Scientists will then focus on developing artificial uterine fluids and artificial eggs, which the shark pups feed on during gestation.

The artificial uteri will be tested using the embryos of non-endangered sharks from NSW waters, to avoid any risk to grey nurse sharks.

The next step will be to develop surgical procedures to allow scientists to harvest developing embryos from females in the wild, followed by their in vitro development in the artificial uteri.

If all goes well, the final phase will see the developed pups released back into the wild.

The State Government will be working in partnership with the Sydney Aquarium, which has donated the use of special breeding tanks at Oceanworld Manly for the research, in addition to their expertise in handling sharks in captivity.

Only eight pups have been born in captivity in Australia in the past decade – two of them at Oceanworld Manly.

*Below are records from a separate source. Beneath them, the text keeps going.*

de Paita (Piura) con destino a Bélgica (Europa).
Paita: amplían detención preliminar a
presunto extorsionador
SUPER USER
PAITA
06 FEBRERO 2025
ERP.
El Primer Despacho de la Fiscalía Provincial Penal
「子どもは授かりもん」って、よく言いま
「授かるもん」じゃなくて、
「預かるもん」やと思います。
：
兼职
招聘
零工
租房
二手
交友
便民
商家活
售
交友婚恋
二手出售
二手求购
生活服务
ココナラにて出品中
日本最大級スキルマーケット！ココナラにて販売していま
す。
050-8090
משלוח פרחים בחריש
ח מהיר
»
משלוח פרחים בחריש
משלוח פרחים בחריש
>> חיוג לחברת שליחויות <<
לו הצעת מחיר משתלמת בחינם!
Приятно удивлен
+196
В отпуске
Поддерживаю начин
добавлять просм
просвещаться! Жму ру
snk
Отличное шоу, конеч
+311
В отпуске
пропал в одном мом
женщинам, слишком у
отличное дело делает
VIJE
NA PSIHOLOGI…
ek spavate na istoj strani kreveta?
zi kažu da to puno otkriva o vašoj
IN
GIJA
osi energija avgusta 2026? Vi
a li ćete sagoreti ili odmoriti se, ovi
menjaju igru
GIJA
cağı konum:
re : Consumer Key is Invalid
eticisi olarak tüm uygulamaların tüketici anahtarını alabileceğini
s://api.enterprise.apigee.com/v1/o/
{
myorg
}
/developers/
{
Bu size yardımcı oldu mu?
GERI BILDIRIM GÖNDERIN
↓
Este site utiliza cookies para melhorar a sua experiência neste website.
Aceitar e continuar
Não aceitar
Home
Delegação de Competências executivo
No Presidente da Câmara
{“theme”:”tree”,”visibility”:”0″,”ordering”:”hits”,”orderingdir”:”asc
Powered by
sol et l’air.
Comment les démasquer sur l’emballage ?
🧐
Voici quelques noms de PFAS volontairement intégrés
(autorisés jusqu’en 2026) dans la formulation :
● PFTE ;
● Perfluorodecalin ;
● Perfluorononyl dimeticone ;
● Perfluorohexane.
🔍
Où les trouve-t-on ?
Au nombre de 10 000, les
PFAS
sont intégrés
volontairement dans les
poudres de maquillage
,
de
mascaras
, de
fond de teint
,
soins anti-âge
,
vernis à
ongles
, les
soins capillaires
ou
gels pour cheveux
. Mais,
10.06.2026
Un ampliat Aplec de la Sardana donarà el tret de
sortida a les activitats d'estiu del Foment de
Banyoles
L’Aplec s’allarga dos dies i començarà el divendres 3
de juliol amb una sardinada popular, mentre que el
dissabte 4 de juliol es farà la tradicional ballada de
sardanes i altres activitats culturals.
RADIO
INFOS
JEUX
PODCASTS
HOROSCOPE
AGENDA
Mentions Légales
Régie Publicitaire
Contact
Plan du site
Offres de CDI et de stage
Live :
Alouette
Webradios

The Sydney Aquarium and Oceanworld Manly already have world-class facilities in place for grey nurse sharks, as well as highly trained animal care staff with extensive experience in shark husbandry.

This project also has the support of Seaworld on the Gold Coast, as well as the Victorian Department of Primary Industries and a number of overseas organisations.

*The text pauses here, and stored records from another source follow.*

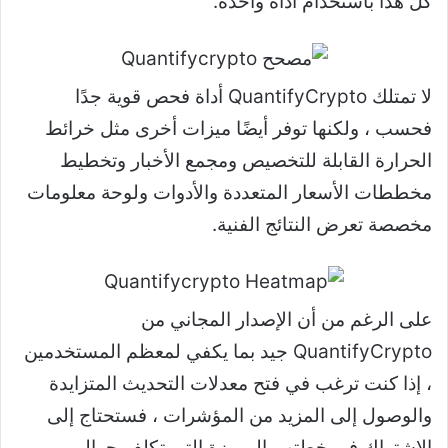
كل هذا باستخدام أداة واحدة.
لا تمتلك QuantifyCrypto أداة فحص قوية جدًا
فحسب ، ولكنها توفر أيضًا ميزات أخرى مثل خرائط
الحرارة القابلة للتخصيص ومجمع الأخبار وتخطيط
مخططات الأسعار المتعددة والأدوات ولوحة معلومات
مخصصة تعرض النتائج الفنية.
على الرغم من أن الإصدار المجاني من
QuantifyCrypto جيد بما يكفي لمعظم المستخدمين
، إذا كنت ترغب في فتح معدلات التحديث المتزايدة
والوصول إلى المزيد من المؤشرات ، فستحتاج إلى
الاشتراك في خطتهم المميزة التي تكلف حوالي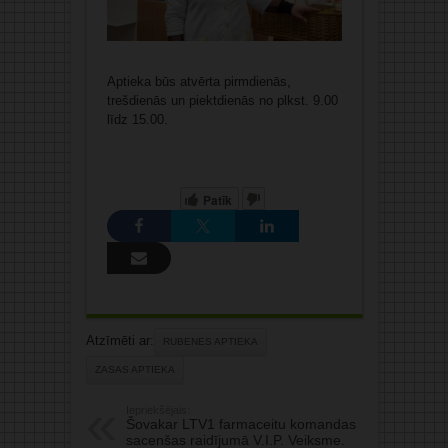
Aptieka būs atvērta pirmdienās,
trešdienās un piektdienās no plkst. 9.00
līdz 15.00.
Patīk
Atzīmēti ar:
RUBENES APTIEKA
ZASAS APTIEKA
Iepriekšējais:
Šovakar LTV1 farmaceitu komandas
sacenšas raidījumā V.I.P. Veiksme.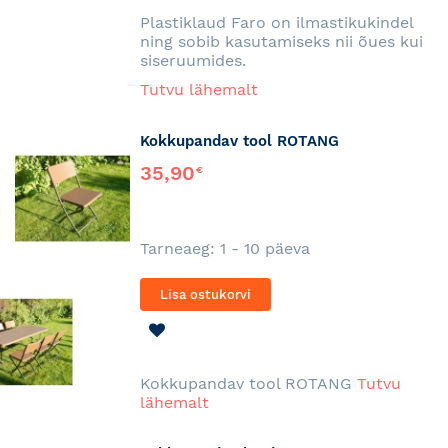
SOOVINIMEKIRJA
Plastiklaud Faro on ilmastikukindel
ning sobib kasutamiseks nii õues kui
siseruumides.
Tutvu lähemalt
Kokkupandav tool ROTANG
35,90
€
Tarneaeg: 1 - 10 päeva
Lisa ostukorvi
LISA
SOOVINIMEKIRJA
Kokkupandav tool ROTANG
Tutvu
lähemalt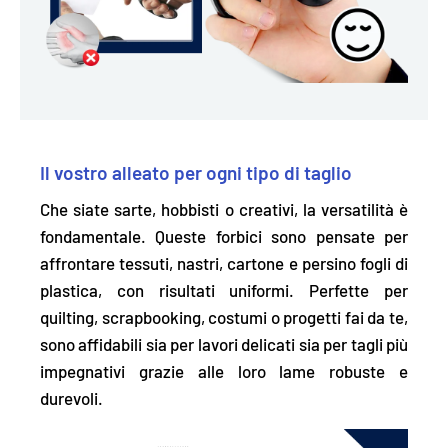
Il vostro alleato per ogni tipo di taglio
Che siate sarte, hobbisti o creativi, la versatilità è
fondamentale. Queste forbici sono pensate per
affrontare
tessuti, nastri, cartone e persino fogli di
plastica
, con risultati uniformi. Perfette per
quilting, scrapbooking, costumi o progetti fai da te,
sono affidabili sia per lavori delicati sia per tagli più
impegnativi grazie alle loro lame robuste e
durevoli.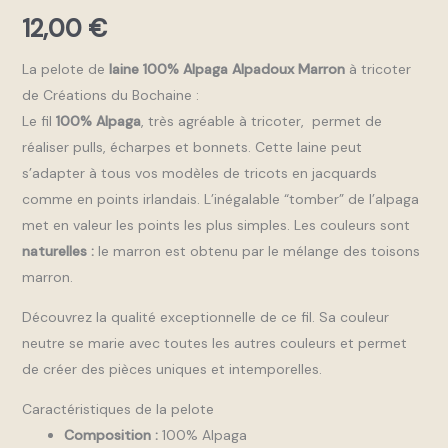
12,00
€
La pelote de
laine 100% Alpaga Alpadoux Marron
à tricoter
de Créations du Bochaine :
Le fil
100% Alpaga
, très agréable à tricoter, permet de
réaliser pulls, écharpes et bonnets. Cette laine peut
s’adapter à tous vos modèles de tricots en jacquards
comme en points irlandais. L’inégalable “tomber” de l’alpaga
met en valeur les points les plus simples. Les couleurs sont
naturelles :
le marron est obtenu par le mélange des toisons
marron.
Découvrez la qualité exceptionnelle de ce fil. Sa couleur
neutre se marie avec toutes les autres couleurs et permet
de créer des pièces uniques et intemporelles.
Caractéristiques de la pelote
Composition :
100% Alpaga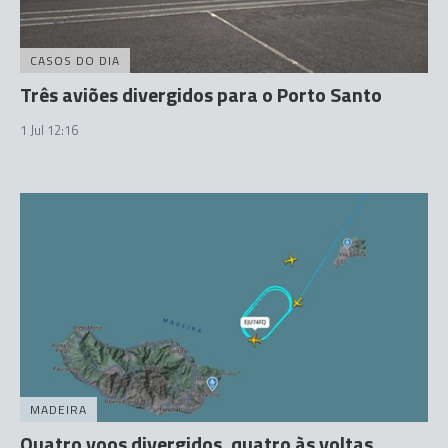
CASOS DO DIA
Três aviões divergidos para o Porto Santo
1 Jul 12:16
MADEIRA
Quatro voos divergidos, quatro às voltas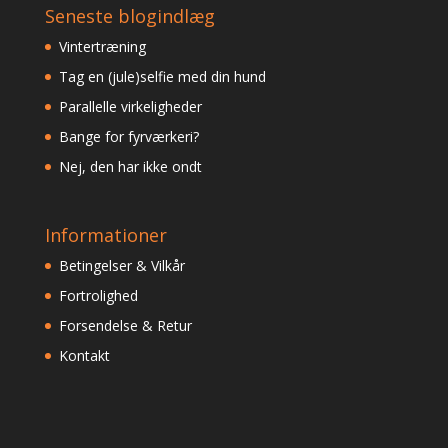
Seneste blogindlæg
Vintertræning
Tag en (jule)selfie med din hund
Parallelle virkeligheder
Bange for fyrværkeri?
Nej, den har ikke ondt
Informationer
Betingelser & Vilkår
Fortrolighed
Forsendelse & Retur
Kontakt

The breeding program is part of a long-term State Government plan to protect the grey nurse.

This includes the listing of 10 critical habitat areas along the NSW coast, which are subject to special fishing and diving rules.

Unfortunately it is clear that this alone will not be enough to save the ‘Labrador’ of the sea.

The NSW population of grey nurse sharks has reached such a critically low level that it wont be able to recover without some form of intervention.

Similar measures have been carried out in the past when animal populations reached critical levels, including successful breeding programs for the endangered cod trout in NSW, and the Mexican grey wolf and Californian condor overseas. But this is the first time a breeding program has been undertaken for sharks.

This is an exciting opportunity to use the latest technology and research to bring these special creatures back from the brink of extinction.